● **EXERCISE OBJECTIVE**: Copy exactly the lines that run from the top of the listing to the line containing "Ingen startavgift. Ingen bindningstid.", both ends included, and omit the pictures.

● **EXERCISE INPUT**:
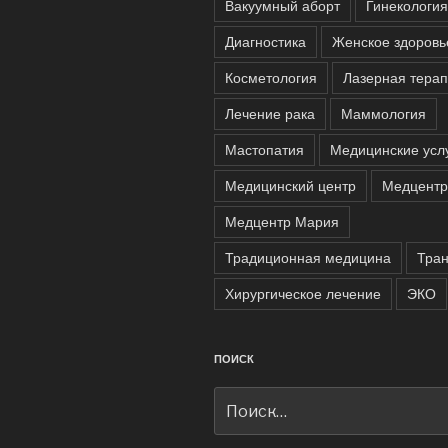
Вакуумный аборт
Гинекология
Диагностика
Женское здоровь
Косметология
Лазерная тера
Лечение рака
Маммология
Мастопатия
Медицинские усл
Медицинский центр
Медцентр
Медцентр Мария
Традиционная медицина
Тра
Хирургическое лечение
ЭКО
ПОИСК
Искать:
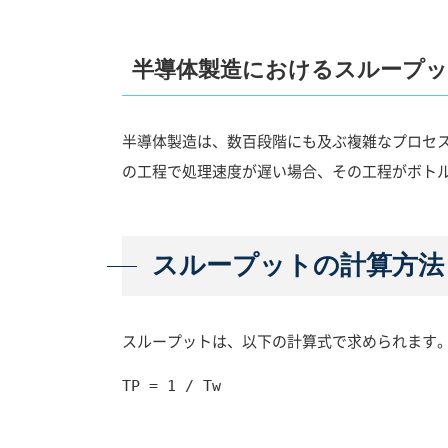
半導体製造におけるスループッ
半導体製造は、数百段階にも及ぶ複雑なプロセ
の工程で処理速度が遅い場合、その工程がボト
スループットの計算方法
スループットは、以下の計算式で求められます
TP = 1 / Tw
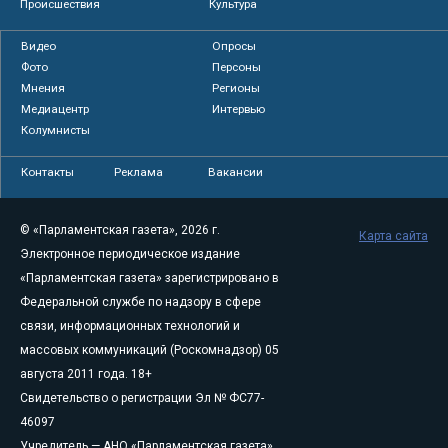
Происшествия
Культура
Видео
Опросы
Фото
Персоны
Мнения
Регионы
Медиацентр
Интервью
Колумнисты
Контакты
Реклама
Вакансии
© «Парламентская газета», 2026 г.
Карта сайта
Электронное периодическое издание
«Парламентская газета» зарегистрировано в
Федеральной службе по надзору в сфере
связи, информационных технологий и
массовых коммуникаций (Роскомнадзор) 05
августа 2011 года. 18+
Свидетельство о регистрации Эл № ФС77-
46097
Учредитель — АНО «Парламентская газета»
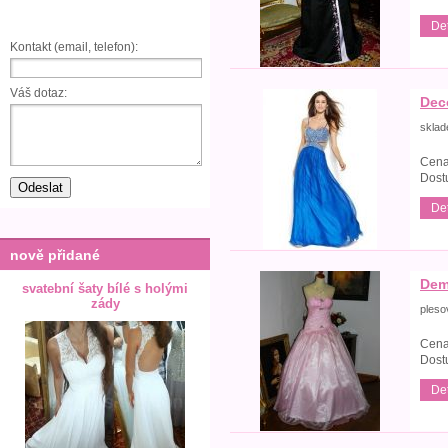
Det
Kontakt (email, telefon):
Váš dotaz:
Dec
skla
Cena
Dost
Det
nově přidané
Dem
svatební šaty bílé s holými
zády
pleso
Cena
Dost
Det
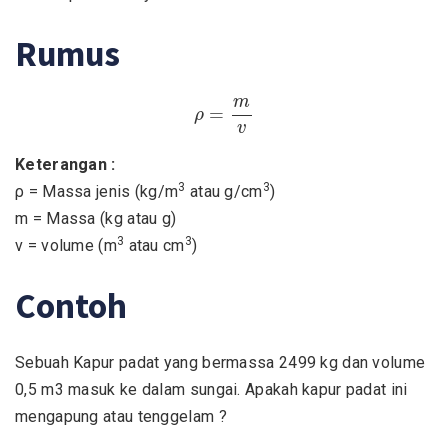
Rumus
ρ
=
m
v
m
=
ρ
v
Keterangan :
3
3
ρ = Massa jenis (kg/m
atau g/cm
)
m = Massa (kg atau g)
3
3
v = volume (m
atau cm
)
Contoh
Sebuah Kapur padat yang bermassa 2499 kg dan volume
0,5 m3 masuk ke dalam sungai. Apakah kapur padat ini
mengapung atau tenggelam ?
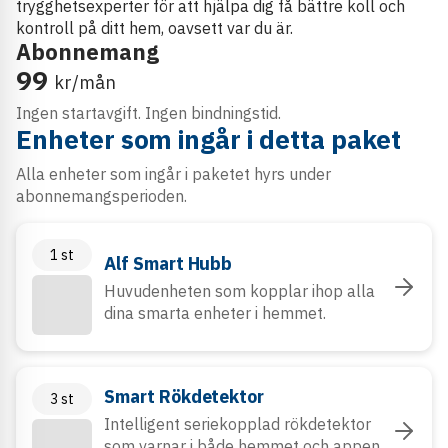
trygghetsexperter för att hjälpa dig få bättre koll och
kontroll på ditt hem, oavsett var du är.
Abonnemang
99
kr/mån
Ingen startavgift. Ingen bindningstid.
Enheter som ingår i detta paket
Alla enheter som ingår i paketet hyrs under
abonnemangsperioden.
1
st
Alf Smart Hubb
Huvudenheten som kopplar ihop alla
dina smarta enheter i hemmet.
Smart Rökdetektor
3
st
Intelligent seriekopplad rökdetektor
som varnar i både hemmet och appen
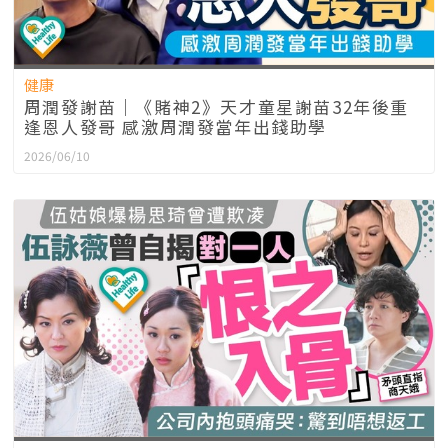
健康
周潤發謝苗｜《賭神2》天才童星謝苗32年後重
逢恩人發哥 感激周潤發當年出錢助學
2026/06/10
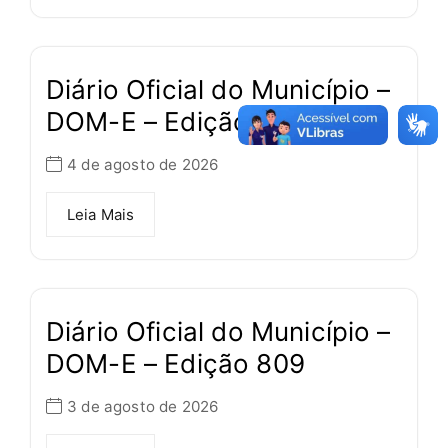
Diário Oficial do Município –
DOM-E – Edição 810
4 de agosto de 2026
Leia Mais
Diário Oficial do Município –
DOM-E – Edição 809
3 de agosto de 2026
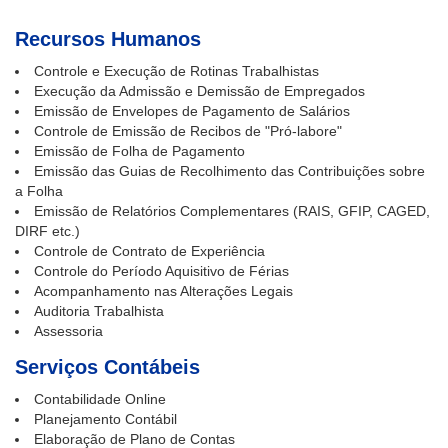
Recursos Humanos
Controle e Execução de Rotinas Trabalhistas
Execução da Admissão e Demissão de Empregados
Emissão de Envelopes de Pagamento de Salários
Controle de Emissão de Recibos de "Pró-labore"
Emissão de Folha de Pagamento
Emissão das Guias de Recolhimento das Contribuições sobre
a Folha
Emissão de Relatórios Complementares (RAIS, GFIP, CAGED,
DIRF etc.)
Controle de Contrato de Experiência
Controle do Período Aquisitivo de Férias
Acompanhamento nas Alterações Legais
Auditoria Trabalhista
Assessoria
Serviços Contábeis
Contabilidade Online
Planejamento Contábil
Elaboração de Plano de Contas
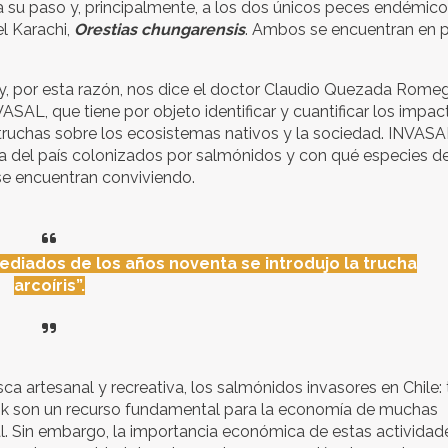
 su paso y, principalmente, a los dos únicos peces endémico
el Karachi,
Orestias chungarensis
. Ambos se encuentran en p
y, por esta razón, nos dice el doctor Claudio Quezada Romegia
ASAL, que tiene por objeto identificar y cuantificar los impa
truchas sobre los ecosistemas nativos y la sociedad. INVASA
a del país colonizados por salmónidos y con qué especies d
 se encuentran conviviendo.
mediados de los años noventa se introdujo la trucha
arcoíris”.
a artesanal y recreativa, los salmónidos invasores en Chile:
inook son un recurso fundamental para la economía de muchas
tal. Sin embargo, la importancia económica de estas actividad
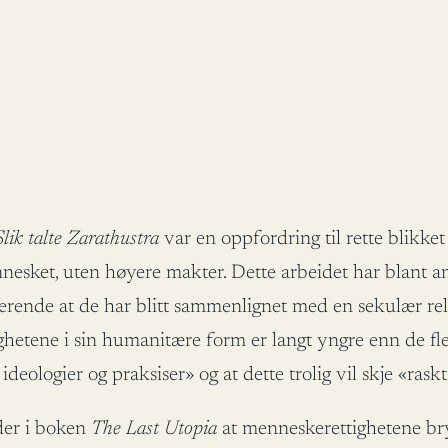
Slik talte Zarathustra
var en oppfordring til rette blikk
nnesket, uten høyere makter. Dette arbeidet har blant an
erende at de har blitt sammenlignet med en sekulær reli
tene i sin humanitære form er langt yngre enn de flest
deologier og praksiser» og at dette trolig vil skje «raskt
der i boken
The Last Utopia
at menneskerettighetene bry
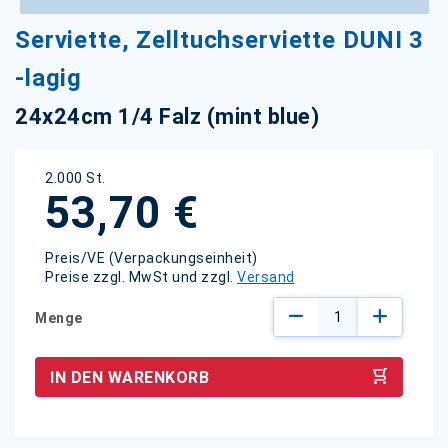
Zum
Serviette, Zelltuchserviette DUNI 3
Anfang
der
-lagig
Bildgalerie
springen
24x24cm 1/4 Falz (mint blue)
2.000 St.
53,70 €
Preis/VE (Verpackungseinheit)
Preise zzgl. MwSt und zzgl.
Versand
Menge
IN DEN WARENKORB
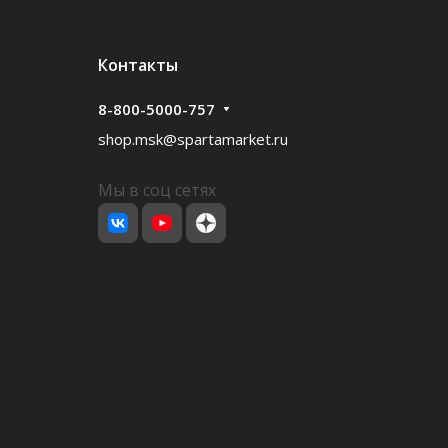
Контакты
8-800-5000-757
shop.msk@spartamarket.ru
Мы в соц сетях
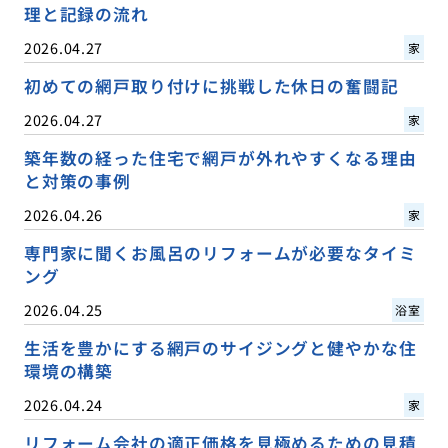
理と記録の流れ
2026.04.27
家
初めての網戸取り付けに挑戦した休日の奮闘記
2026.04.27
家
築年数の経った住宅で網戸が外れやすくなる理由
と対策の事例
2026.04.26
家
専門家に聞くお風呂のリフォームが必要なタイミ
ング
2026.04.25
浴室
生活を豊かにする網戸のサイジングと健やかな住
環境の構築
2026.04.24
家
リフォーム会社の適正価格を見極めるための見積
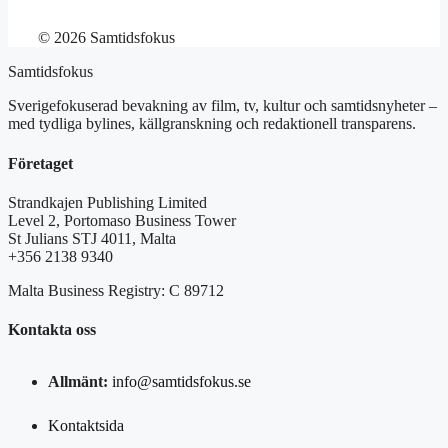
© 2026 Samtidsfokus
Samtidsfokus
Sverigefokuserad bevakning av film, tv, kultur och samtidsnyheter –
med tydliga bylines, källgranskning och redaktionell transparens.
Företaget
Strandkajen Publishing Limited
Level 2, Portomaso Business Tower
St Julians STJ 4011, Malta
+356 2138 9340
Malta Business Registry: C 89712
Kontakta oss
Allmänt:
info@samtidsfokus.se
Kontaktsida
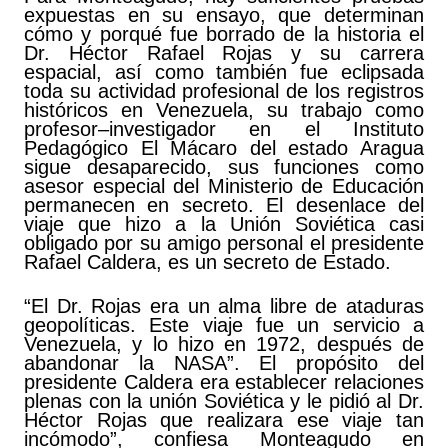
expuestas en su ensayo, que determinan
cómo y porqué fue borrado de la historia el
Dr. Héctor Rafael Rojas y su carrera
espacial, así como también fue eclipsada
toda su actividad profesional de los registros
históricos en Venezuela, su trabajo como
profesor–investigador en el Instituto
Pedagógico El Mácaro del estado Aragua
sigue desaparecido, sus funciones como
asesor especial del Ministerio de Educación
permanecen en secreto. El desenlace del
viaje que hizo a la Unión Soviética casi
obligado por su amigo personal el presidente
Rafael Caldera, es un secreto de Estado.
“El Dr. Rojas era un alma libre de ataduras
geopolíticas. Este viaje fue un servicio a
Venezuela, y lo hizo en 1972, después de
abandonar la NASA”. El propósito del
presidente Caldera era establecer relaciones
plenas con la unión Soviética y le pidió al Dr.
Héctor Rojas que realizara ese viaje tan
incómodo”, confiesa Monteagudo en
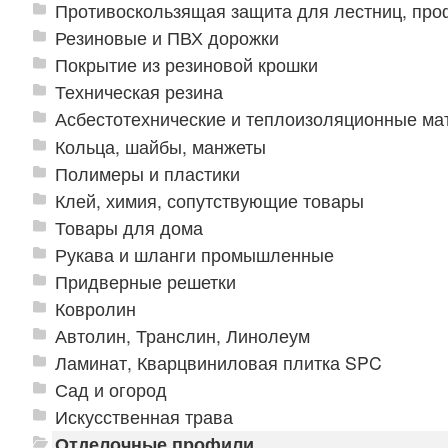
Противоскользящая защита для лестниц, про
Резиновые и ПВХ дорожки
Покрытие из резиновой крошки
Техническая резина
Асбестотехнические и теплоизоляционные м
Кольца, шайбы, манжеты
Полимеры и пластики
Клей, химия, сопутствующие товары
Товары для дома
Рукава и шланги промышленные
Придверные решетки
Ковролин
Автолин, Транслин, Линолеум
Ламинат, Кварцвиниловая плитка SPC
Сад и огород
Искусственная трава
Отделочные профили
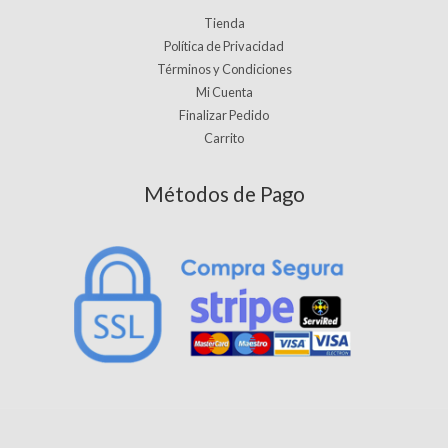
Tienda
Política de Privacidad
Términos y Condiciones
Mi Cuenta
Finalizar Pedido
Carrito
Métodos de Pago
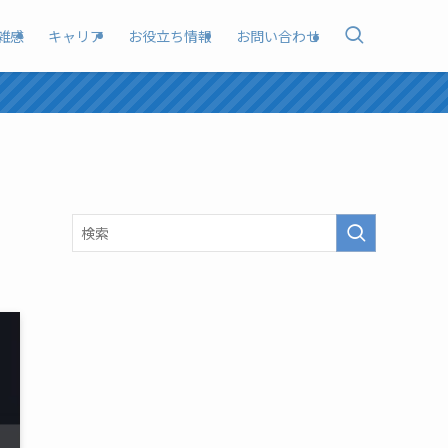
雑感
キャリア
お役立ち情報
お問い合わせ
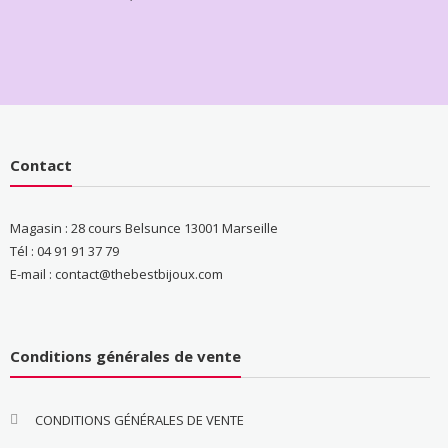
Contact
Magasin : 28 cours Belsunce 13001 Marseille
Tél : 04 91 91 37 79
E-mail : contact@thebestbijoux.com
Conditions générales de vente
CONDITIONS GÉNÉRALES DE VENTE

● **FINAL ANSWER**:
Вакуумный аборт
Гинекология
Диагностика
Женское здоровь
Косметология
Лазерная тера
Лечение рака
Маммология
Мастопатия
Медицинские усл
Медицинский центр
Медцентр
Медцентр Мария
Традиционная медицина
Тра
Хирургическое лечение
ЭКО
ПОИСК
Искать:
半導体製造におけるスループッ
半導体製造は、数百段階にも及ぶ複雑なプロセ
の工程で処理速度が遅い場合、その工程がボト
スループットの計算方法
スループットは、以下の計算式で求められます
TP = 1 / Tw
Происшествия
Культура
Видео
Опросы
Фото
Персоны
Мнения
Регионы
Медиацентр
Интервью
Колумнисты
Контакты
Реклама
Вакансии
© «Парламентская газета», 2026 г.
Карта сайта
Электронное периодическое издание
«Парламентская газета» зарегистрировано в
Федеральной службе по надзору в сфере
связи, информационных технологий и
массовых коммуникаций (Роскомнадзор) 05
августа 2011 года. 18+
Свидетельство о регистрации Эл № ФС77-
46097
Учредитель — АНО «Парламентская газета»
Det
Kontakt (email, telefon):
Váš dotaz:
Dec
skla
Cena
Dost
Det
nově přidané
Dem
svatební šaty bílé s holými
zády
pleso
Cena
Dost
Det
Rumus
ρ
=
m
v
m
=
ρ
v
Keterangan :
3
3
ρ = Massa jenis (kg/m
atau g/cm
)
m = Massa (kg atau g)
3
3
v = volume (m
atau cm
)
Contoh
Sebuah Kapur padat yang bermassa 2499 kg dan volume
0,5 m3 masuk ke dalam sungai. Apakah kapur padat ini
mengapung atau tenggelam ?
trygghetsexperter för att hjälpa dig få bättre koll och
kontroll på ditt hem, oavsett var du är.
Abonnemang
99
kr/mån
Ingen startavgift. Ingen bindningstid.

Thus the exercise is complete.